The full data, repeated exactly, is the only answer needed.

# Input records
# # # # #

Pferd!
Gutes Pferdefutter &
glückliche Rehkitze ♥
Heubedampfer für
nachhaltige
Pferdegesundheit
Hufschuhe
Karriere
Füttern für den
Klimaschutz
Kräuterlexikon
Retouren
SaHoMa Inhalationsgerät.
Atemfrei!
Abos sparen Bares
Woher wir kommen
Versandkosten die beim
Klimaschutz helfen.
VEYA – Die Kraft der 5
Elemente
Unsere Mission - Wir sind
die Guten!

# # # # #

# Exercise response
Pferd!
Gutes Pferdefutter &
glückliche Rehkitze ♥
Heubedampfer für
nachhaltige
Pferdegesundheit
Hufschuhe
Karriere
Füttern für den
Klimaschutz
Kräuterlexikon
Retouren
SaHoMa Inhalationsgerät.
Atemfrei!
Abos sparen Bares
Woher wir kommen
Versandkosten die beim
Klimaschutz helfen.
VEYA – Die Kraft der 5
Elemente
Unsere Mission - Wir sind
die Guten!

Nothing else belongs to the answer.